In the last few weeks of his work in the Odessa oilfields, the ground began to cave in—gaping sump holes imploding, the skin of the earth collapsing in dozens of places each night. The belief among the townspeople was that in pumping so much oil out from beneath the ground over the last fifty years, entire caverns had been emptied; the subterranean earth had become dry and brittle, and had finally collapsed in on itself.

Such a phenomenon had never occurred or been noted anywhere else, but neither had such a volume of oil ever been extracted from such shallow depths, nor so extensively from limestone formations. The geologists and field personnel in town denied any responsibility, even though most of the sumps had occurred within a few hundred yards of an active field—but because the industry employed most of the town, there was little formal complaint; nor could anyone see much harm coming from the pits.

The land had already long ago been made nearly useless by overgrazing—one rancher had half a dozen cattle trapped for days in one of the larger sump holes, which was roughly the size of a football field; the rancher did not discover the sump, nor his herd, until the third day, by which time the cattle were weak with thirst, some lying on their sides, and he had to quickly build a ramp and scaffolding and lead them back up and out to safety.

Another rancher, an old drunkard, claimed that he had lost his best bull down one of the crevices that appeared overnight on his ranch. He claimed that he had put his ear to the ground and heard the bull bellowing down there. A neighbor went forty feet down, with a rope tied around his waist, before being unable to go any farther, but found no bull, nor any sign of the bull's passage.
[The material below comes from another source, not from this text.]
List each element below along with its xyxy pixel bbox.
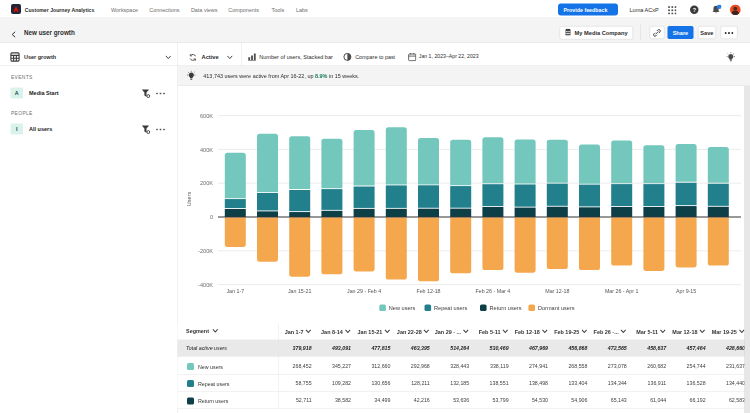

Some of the pits and sump holes would go on to become hypersaline lakes, their bottoms coated with an alkali hardpan, the density of which increased with each evaporation, so that although for the first few months the sump holes had been capable of holding water and attracting life, they quickly became toxic, killing the birds and mammals that came to their shores to drink, the evidence unmistakable in the residue of skeletons encircling the newly formed salt-shining basins, with the smaller animals dying but a few steps from the shore, and the larger ones managing to travel some farther distance; though in the end they too perished while still within sight of the lake, their arms and legs and wings and necks craned back in the direction from which they had traveled, as if to stare with disbelief at the betraying landscape: the thing that had presented itself as being able to provide succor to them turning upon them instead to be the device of their death.

 

When the sump holes first began appearing, some of the residents had immediate surges of water pressure in their wells, so that after years of decline, the hydrostatic levels rose all the way up the well casings and blew the lids off the well covers, water splashing onto the desert and then spreading in the night—flowing now like an artesian well blessed by some holy person.

Many of the wells were contaminated, during the collapse—oil and saltwater drilling fluids mixing with formations that had previously been kept separate. As a result, their water now had an iridescent sheen to it, and an oily taste and odor; but many residents were so pleased with the increase in volume that they quickly got used to the taste, and there were several among them who commented that the new inadvertent additive had made them more regular.

The oil companies denied any link between their overproduction and the collapses at the surface, and denied also the films and ribbons of oil that were beginning to appear in the drinking water. When the transport pipelines broke and leaked oil into the soil, they denied that too, simply patched the leak and then covered up the spill with new dirt.

Clarissa cashed the check from the sale of the goblets and left town the same day that Richard departed, leaving even as he asked her to stay and live the dream of the life at the lake; leaving after he humiliated himself and her both by pleading for her to believe in it, or to at least try it.